BANGOR, Maine — When young soldiers left Maine for overseas destinations during World War II, many — including Karl Ward Sr. — were unprepared for the dangers they faced because they lacked the military training, his son said Friday.
“He wasn’t ready and that is why this facility is so important,” Karl Ward Jr., president and CEO of Nickerson & O’Day, said of the 240th Regiment’s new $33 million Regional Training Institute, which the Brewer construction company recently completed building.
He said the project created 260 jobs in Bangor and that 140 companies worked on it.
Lt. Col. Brian Veneziano, commander of the 240th Training Regiment, told those who attended a ribbon cutting at the institute Friday afternoon that he is “in awe of resources dedicated to the facility.”
The Regional Training Institute is a state-of-the-art training facility that can be used to develop a wide range of military skills, Lt. Col. Dwaine Drummond, director of facilities engineering, told the gathering. They include combat arms training, specialized military job training, and classes in leadership and general studies to soldiers and airmen from all over the country.
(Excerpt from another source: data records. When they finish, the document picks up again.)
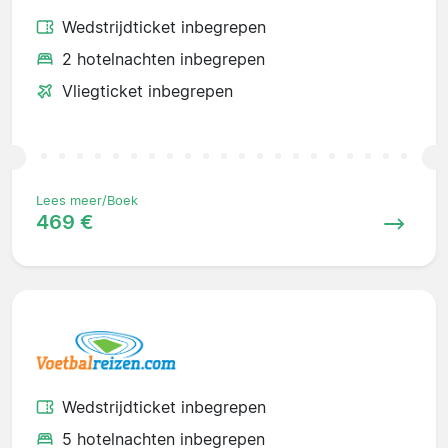
Wedstrijdticket inbegrepen
2 hotelnachten inbegrepen
Vliegticket inbegrepen
Lees meer/Boek
469 €
Wedstrijdticket inbegrepen
5 hotelnachten inbegrepen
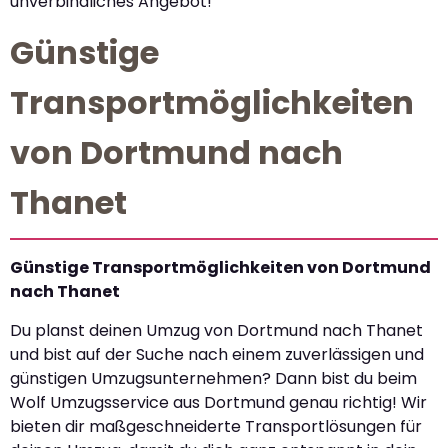
unverbindliches Angebot!
Günstige
Transportmöglichkeiten
von Dortmund nach
Thanet
Günstige Transportmöglichkeiten von Dortmund
nach Thanet
Du planst deinen Umzug von Dortmund nach Thanet
und bist auf der Suche nach einem zuverlässigen und
günstigen Umzugsunternehmen? Dann bist du beim
Wolf Umzugsservice aus Dortmund genau richtig! Wir
bieten dir maßgeschneiderte Transportlösungen für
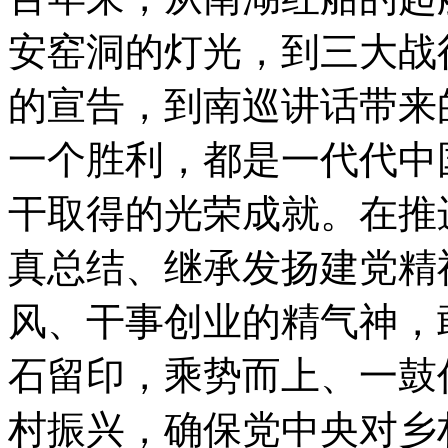
安窑洞的灯光，到三大战
的宣告，到南巡讲话带来的改
一个胜利，都是一代代中
干取得的光荣成就。在推
真总结、继承发扬建党精
风、干事创业的精气神，
石留印，乘势而上、一鼓
村振兴，确保党中央对乡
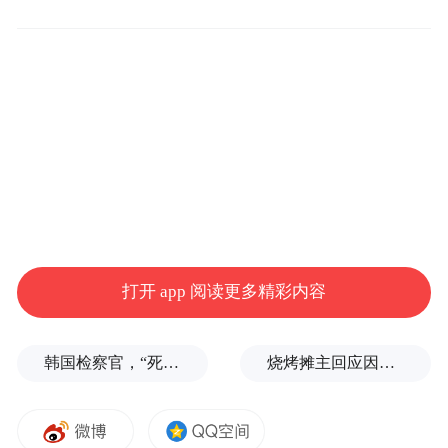
如今，江津正全力建强西部陆海新通道重庆
主枢纽，提速高质量建设重庆枢纽港产业
园，在探索高水平开放高质量发展的大道上
蹄疾步稳。
打开 app 阅读更多精彩内容
韩国检察官，“死”于2026
烧烤摊主回应因撞脸张雪峰走红
江津综保区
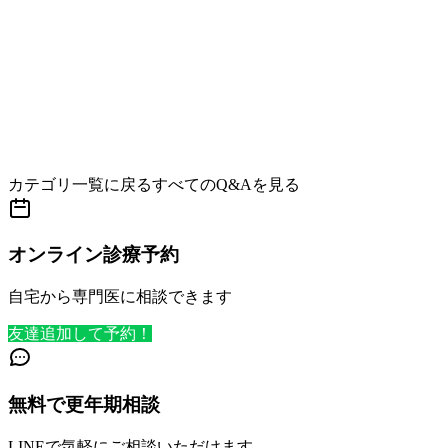
カテゴリ一覧に戻る
すべてのQ&Aを見る
オンライン診療予約
自宅から専門医に相談できます
友達追加して予約！
無料で更年期相談
LINEで気軽にご相談いただけます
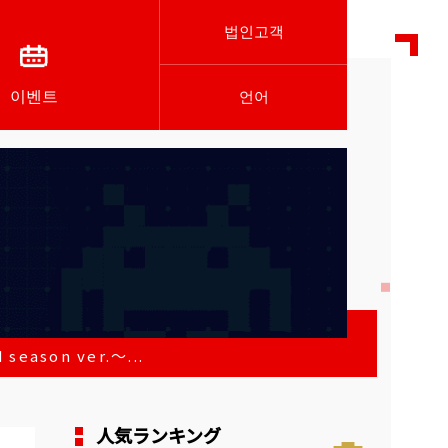
법인고객
이벤트
언어
son ver.～...
人気ランキング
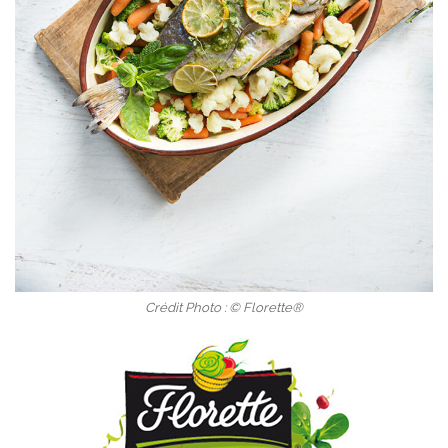
Crédit Photo : © Florette®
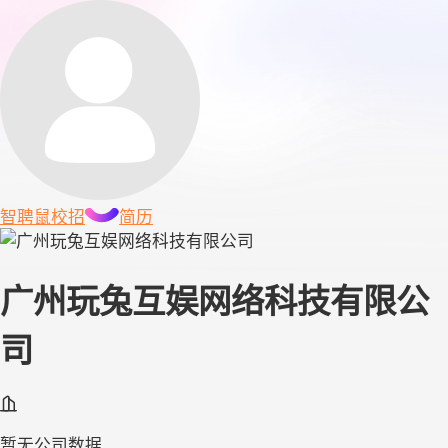
智聘鼠
校招
简历
广州玩兔互娱网络科技有限公
司
暂无公司数据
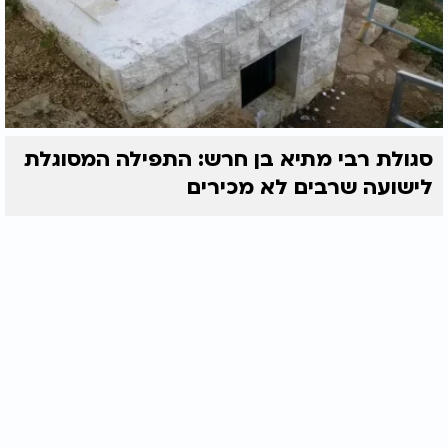
סגולת רבי מתיא בן חרש: התפילה המסוגלת
לישועה שרבים לא מכירים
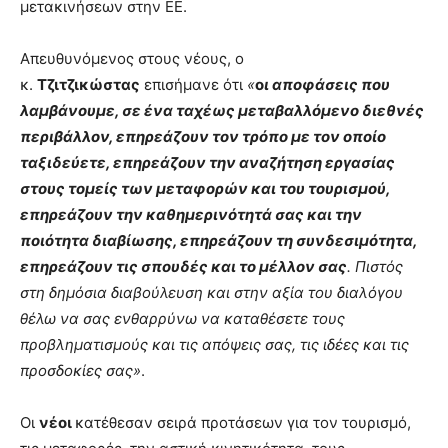
μετακινήσεων στην ΕΕ.
Απευθυνόμενος στους νέους, ο
κ.
Τζιτζικώστας
επισήμανε ότι
«
ο
ι αποφάσεις που
λαμβάνουμε, σε ένα ταχέως μεταβαλλόμενο διεθνές
περιβάλλον, επηρεάζουν τον τρόπο με τον οποίο
ταξιδεύετε, επηρεάζουν την αναζήτηση εργασίας
στους τομείς των μεταφορών και του τουρισμού,
επηρεάζουν την καθημερινότητά σας και την
ποιότητα διαβίωσης, επηρεάζουν τη συνδεσιμότητα,
επηρεάζουν τις σπουδές και το μέλλον σας
. Πιστός
στη δημόσια διαβούλευση και στην αξία του διαλόγου
θέλω να σας ενθαρρύνω να καταθέσετε τους
προβληματισμούς και τις απόψεις σας, τις ιδέες και τις
προσδοκίες σας»
.
Οι
νέοι
κατέθεσαν σειρά προτάσεων για τον τουρισμό,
“This facility is designed to make sure we maximize their time,” Veneziano said.
Before the new 108,000-square-foot training facility was finished in Bangor, most of the Maine Army National Guard’s training was conducted at Camp Keyes in Augusta, said Brig. Gen. James D. Campbell, adjutant general for the Maine National Guard.
“It was a bunch of run-down old shacks,” he said.
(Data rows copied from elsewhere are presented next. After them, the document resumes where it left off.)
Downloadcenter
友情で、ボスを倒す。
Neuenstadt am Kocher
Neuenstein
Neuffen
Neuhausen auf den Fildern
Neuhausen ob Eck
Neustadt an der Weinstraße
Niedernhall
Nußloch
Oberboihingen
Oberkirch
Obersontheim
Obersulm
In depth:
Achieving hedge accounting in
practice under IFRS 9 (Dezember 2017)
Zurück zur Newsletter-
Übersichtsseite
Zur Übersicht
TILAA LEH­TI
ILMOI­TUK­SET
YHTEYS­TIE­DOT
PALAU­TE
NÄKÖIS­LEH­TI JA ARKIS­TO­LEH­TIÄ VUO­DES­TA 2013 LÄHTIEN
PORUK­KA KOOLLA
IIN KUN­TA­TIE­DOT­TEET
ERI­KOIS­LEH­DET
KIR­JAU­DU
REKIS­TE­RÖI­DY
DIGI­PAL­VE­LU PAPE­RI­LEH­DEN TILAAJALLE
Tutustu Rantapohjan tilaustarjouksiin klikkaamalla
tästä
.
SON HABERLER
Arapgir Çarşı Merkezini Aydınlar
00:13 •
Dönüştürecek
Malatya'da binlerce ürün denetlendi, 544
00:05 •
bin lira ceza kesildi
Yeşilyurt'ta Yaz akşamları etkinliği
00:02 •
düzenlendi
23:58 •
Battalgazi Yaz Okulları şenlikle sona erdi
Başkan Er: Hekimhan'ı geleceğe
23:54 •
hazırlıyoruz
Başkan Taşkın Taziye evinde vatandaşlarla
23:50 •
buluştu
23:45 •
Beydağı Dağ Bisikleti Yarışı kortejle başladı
Regional Training Institutes are the “most recent stage” for the Army National Guard, which has changed tremendously since he left active duty in 1995 and joined the citizen soldiers, Campbell said.
“This is phenomenal,” he said of the training facility, which officially opened last year after phase one of the project was completed and the 240th Regiment moved from Augusta to Bangor.
The new facility was built next to the Bangor Armed Forces Reserve Center, constructed in the mid-1990s and home to elements of the Maine Army National Guard, Army Reserve, Navy Reserve and the U.S. Coast Guard.
The school will offer up to eight annual courses for military personnel to learn about carpentry and masonry, as well as nationally accredited combat medic education classes, Army basic instructor classes and others, and will host mobile training team courses.
Representatives of U.S. Sens. Olympia Snowe and Susan Collins and U.S. Reps. Mike Michaud and Chellie Pingree gave short speeches along with Pete Karnowski, senior project manager for Burns & McDonnell Engineering Co. Inc.
Accolades were given out to many people during the ribbon-cutting ceremony, but three — Lt. Col. Norman Michaud, Lt. Col. Bob Crowley and Darlene House — were mentioned several times.
“These three folks poured their life blood into this,” Drummond said.
“If this place has a ghost, it’s going to be Norm Michaud,” Campbell said. “He’s given his soul to this place.” Michaud also worked on four other projects, including the recently opened Aviation Support Facility in Bangor.
Crowley is the “unsung hero” for all the work he contributed to the project, Campbell said.
In addition to the military service members on hand at the open house, military veterans and several civilians also stopped by to tour the facility.
Staff Sgt. Tim Vashon, an engineer for the 240th Regiment, gave a tour to his parents, Jim and Carmen Vashon of Hermon, and said he is extremely proud of the facility.
“It’s excellent to be able to bring people here and give them the best training there is,” the staff sergeant said.